BALTIMORE (WBFF) - Almost 350 people lost their lives on the streets of Baltimore last year, and there have been a hundred people murdered already this year.
In Operation: Crime & Justice, FOX45’s long-term investigation into Baltimore’s safety crisis, we discovered more than double the number of killings that indicated an unknown motive.
While some experts point out motive is not a legal element required in court, other experts explain the role motive does play in the investigation of a murder.
Understanding why a homicide happens can lead to the identification of person who potentially committed the deadly crime.
We went through two years of data and found the reasons behind many of Baltimore’s murders remain a mystery in almost half of the cases.
Daphne Alston is co-founder of the group Mothers of Murdered Sons and Daughters.
Alston admits it’s easy to desire revenge after a loved one is killed. She lost her in a fatal shooting ten years ago.

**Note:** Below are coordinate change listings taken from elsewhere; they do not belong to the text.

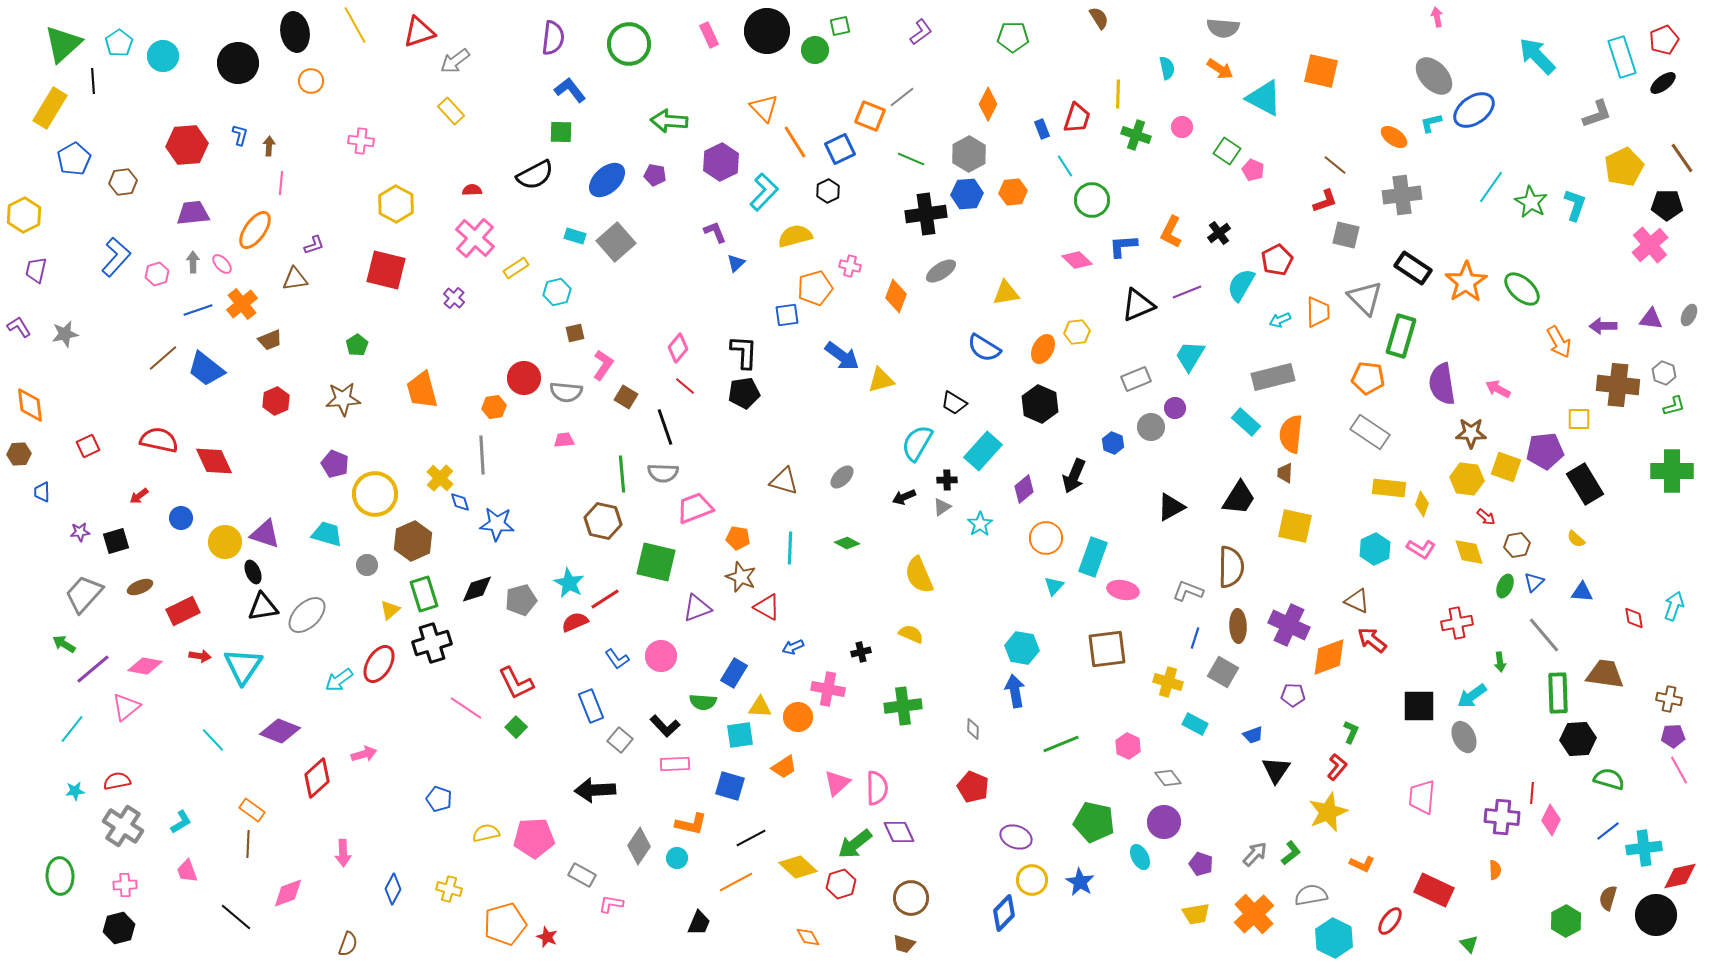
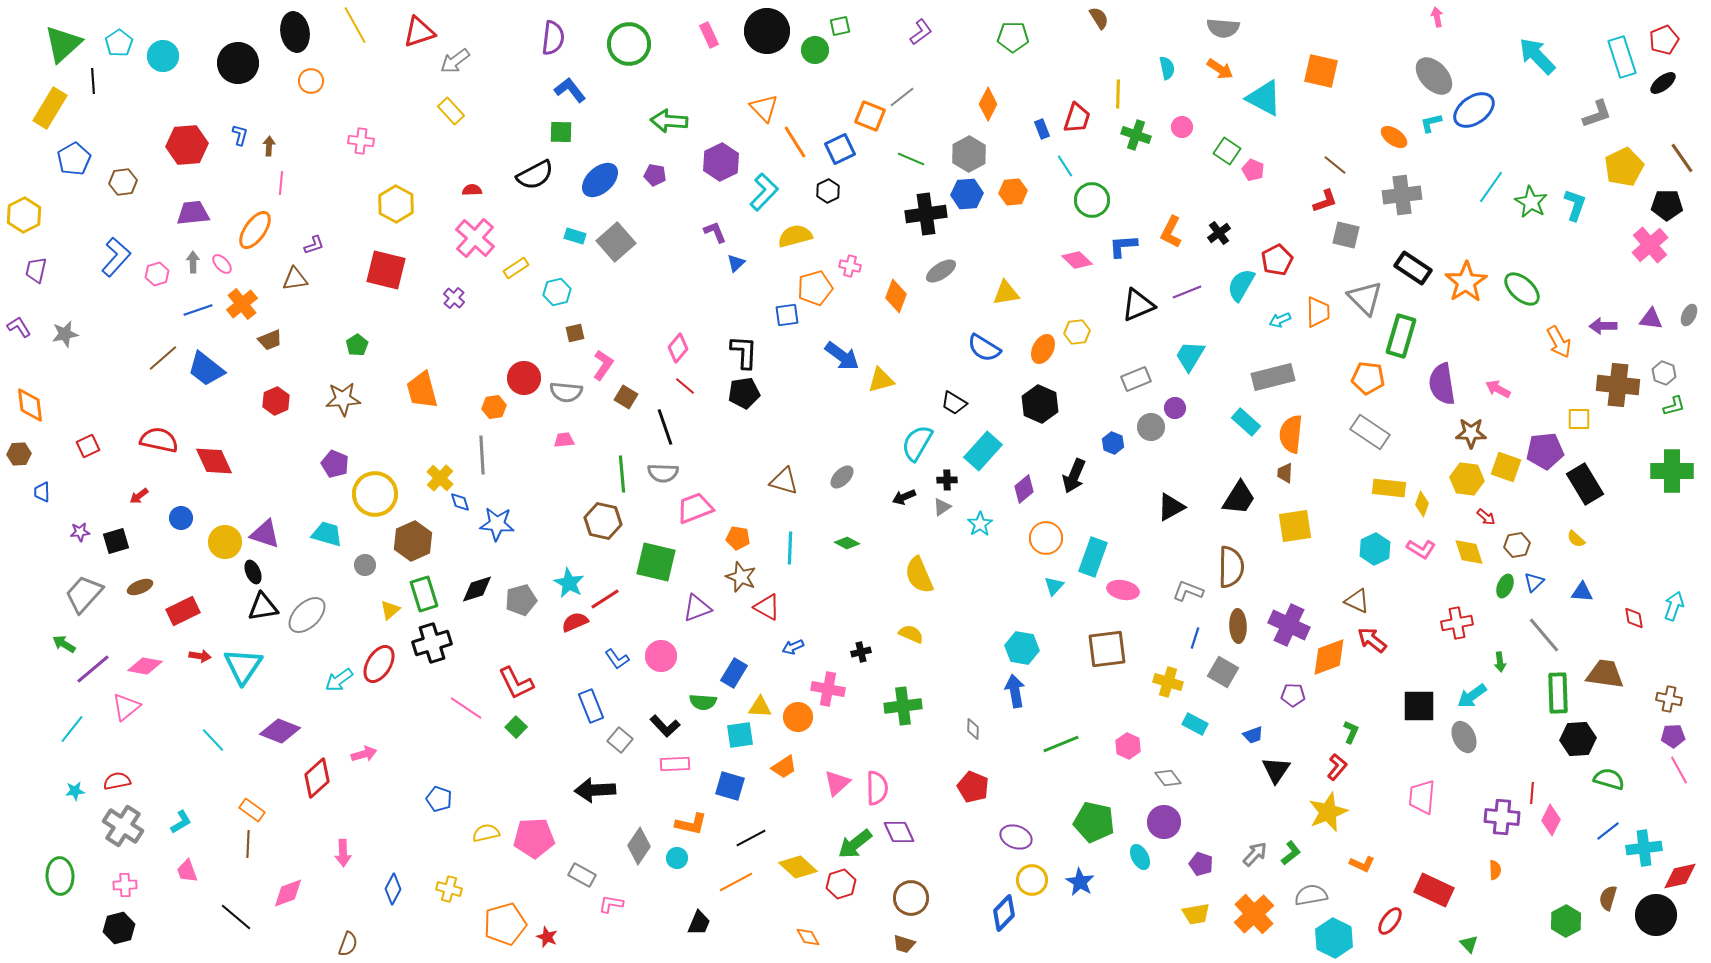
blue ellipse at (607, 180): moved 7 px left
yellow square at (1295, 526): rotated 21 degrees counterclockwise
gray circle at (367, 565): moved 2 px left
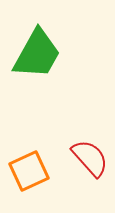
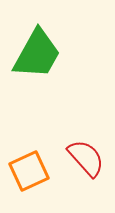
red semicircle: moved 4 px left
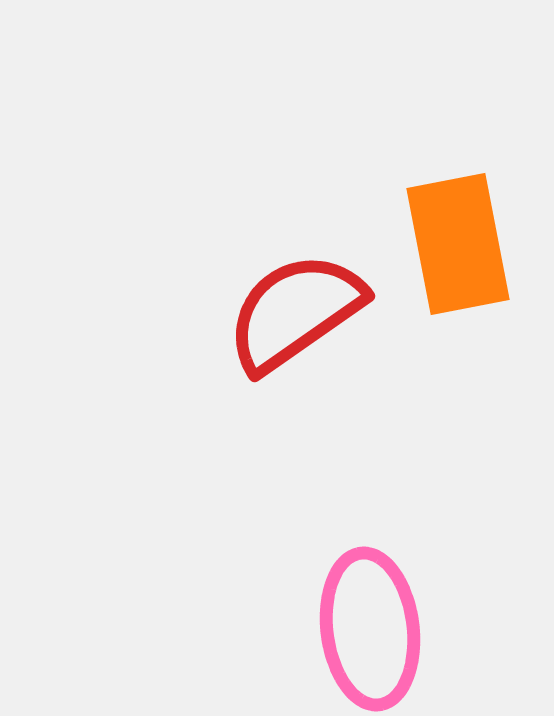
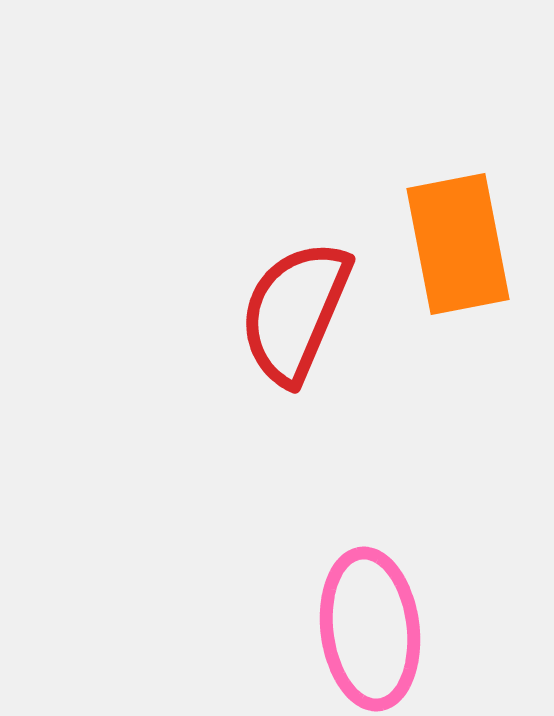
red semicircle: rotated 32 degrees counterclockwise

Alston said: “The first thing that came to my mind after I got the news was, 'All right, let’s get rid of that person who did it.' You know what I’m saying? That's a natural reaction. Now, I’m a grown woman; I got a little more sense. I said, 'Wait a minute, wait a minute, we're moving a little bit too fast. We've got these young people, you hurt their cousin, their homeboy, their friend, their adrenaline is running fast. They want action. They're not gonna stop until they do it.'”
Retaliation killings are behind some of the murders in Baltimore, but not as much as you might think.
In 2016, robberies, arguments, drugs, retaliation were all top motives.
The category with the most cases were those in which the motive was unknown.
By 2017, the percentage of homicides involving an unknown motive more than doubled to 47 percent.
Baltimore Police denied our request for an interview.
Criminologist Dr. Jeffrey Ian Ross said: “Homicide detectives are always overburdened. They’re always going from one case to another, and they may not have the luxury to dig as deep as you and I might want. For families who live each day knowing their loved one’s killer has yet to arrested, motive matters."
Alston said: “Do we want those people living in our community?... That’s the question we need to ask ourselves.”